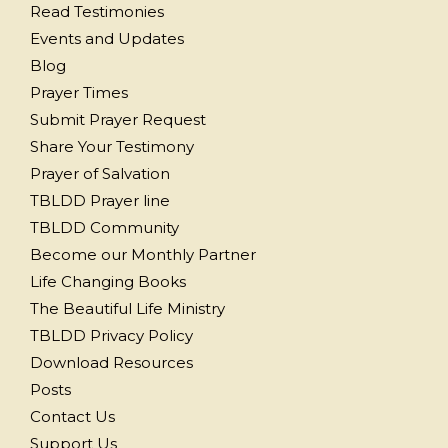
Read Testimonies
Events and Updates
Blog
Prayer Times
Submit Prayer Request
Share Your Testimony
Prayer of Salvation
TBLDD Prayer line
TBLDD Community
Become our Monthly Partner
Life Changing Books
The Beautiful Life Ministry
TBLDD Privacy Policy
Download Resources
Posts
Contact Us
Support Us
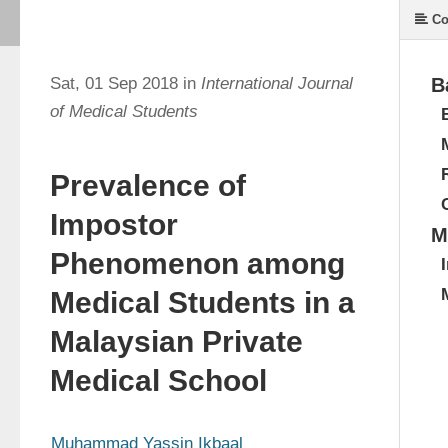
Co
Sat, 01 Sep 2018 in
International Journal
B
of Medical Students
Prevalence of
Impostor
M
Phenomenon among
Medical Students in a
Malaysian Private
Medical School
Muhammad Yassin Ikbaal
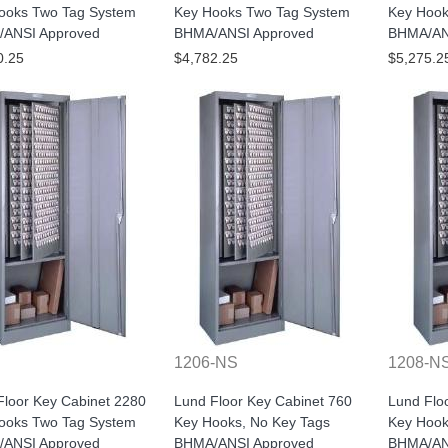
ooks Two Tag System
Key Hooks Two Tag System
Key Hook
ANSI Approved
BHMA/ANSI Approved
BHMA/AN
0.25
$4,782.25
$5,275.2
1206-NS
1208-N
Floor Key Cabinet 2280
Lund Floor Key Cabinet 760
Lund Flo
ooks Two Tag System
Key Hooks, No Key Tags
Key Hook
ANSI Approved
BHMA/ANSI Approved
BHMA/AN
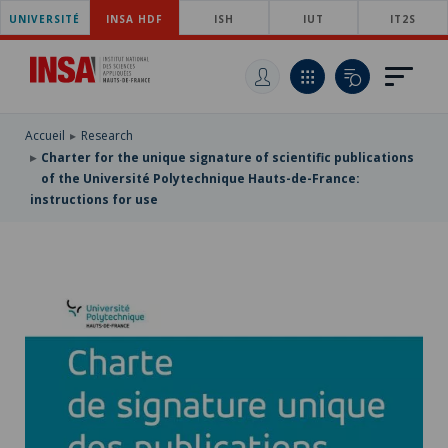
UNIVERSITÉ
SKIP
INSA HDF
ISH
IUT
IT2S
TO
SKIP
MAIN
TO
SKIP
NAVIGATION
MAIN
TO
CONTENT
SEARCH
Accueil
Research
Charter for the unique signature of scientific publications
of the Université Polytechnique Hauts-de-France:
instructions for use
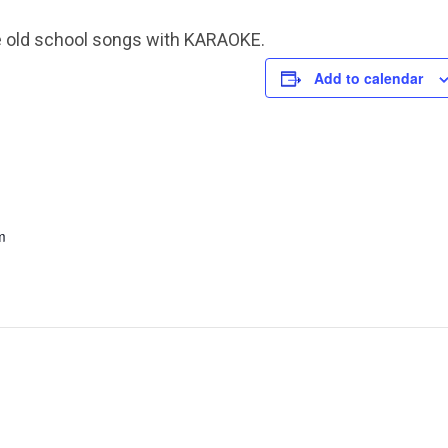
e old school songs with KARAOKE.
Add to calendar
m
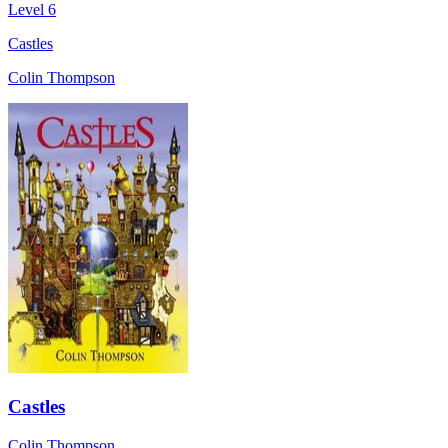
Level 6
Castles
Colin Thompson
Castles
Colin Thompson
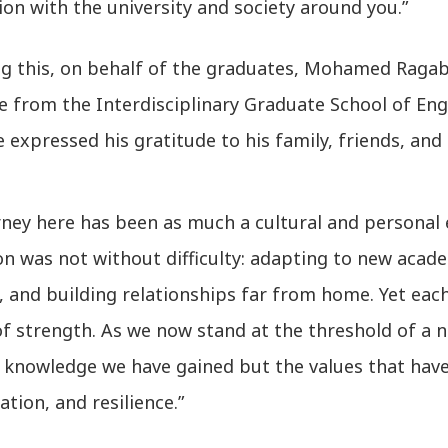
on with the university and society around you.”
ng this, on behalf of the graduates, Mohamed Raga
 from the Interdisciplinary Graduate School of Eng
e expressed his gratitude to his family, friends, and 
rney here has been as much a cultural and personal 
ion was not without difficulty: adapting to new aca
, and building relationships far from home. Yet ea
f strength. As we now stand at the threshold of a n
 knowledge we have gained but the values that have
ation, and resilience.”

::::

Line for line, retype the material exactly, omitting any pictures.

* **Response to the task**:
Read Testimonies
Events and Updates
Blog
Prayer Times
Submit Prayer Request
Share Your Testimony
Prayer of Salvation
TBLDD Prayer line
TBLDD Community
Become our Monthly Partner
Life Changing Books
The Beautiful Life Ministry
TBLDD Privacy Policy
Download Resources
Posts
Contact Us
Support Us
Co
Sat, 01 Sep 2018 in
International Journal
B
of Medical Students
Prevalence of
Impostor
M
Phenomenon among
Medical Students in a
Malaysian Private
Medical School
Muhammad Yassin Ikbaal
ooks Two Tag System
Key Hooks Two Tag System
Key Hook
ANSI Approved
BHMA/ANSI Approved
BHMA/AN
0.25
$4,782.25
$5,275.2
1206-NS
1208-N
Floor Key Cabinet 2280
Lund Floor Key Cabinet 760
Lund Flo
ooks Two Tag System
Key Hooks, No Key Tags
Key Hook
ANSI Approved
BHMA/ANSI Approved
BHMA/AN
UNIVERSITÉ
SKIP
INSA HDF
ISH
IUT
IT2S
TO
SKIP
MAIN
TO
SKIP
NAVIGATION
MAIN
TO
CONTENT
SEARCH
Accueil
Research
Charter for the unique signature of scientific publications
of the Université Polytechnique Hauts-de-France:
instructions for use
e old school songs with KARAOKE.
Add to calendar
m
Level 6
Castles
Colin Thompson
Castles
Colin Thompson
on with the university and society around you.”
ng this, on behalf of the graduates, Mohamed Raga
 from the Interdisciplinary Graduate School of Eng
e expressed his gratitude to his family, friends, and 
rney here has been as much a cultural and personal 
ion was not without difficulty: adapting to new aca
, and building relationships far from home. Yet ea
f strength. As we now stand at the threshold of a n
 knowledge we have gained but the values that have
ation, and resilience.”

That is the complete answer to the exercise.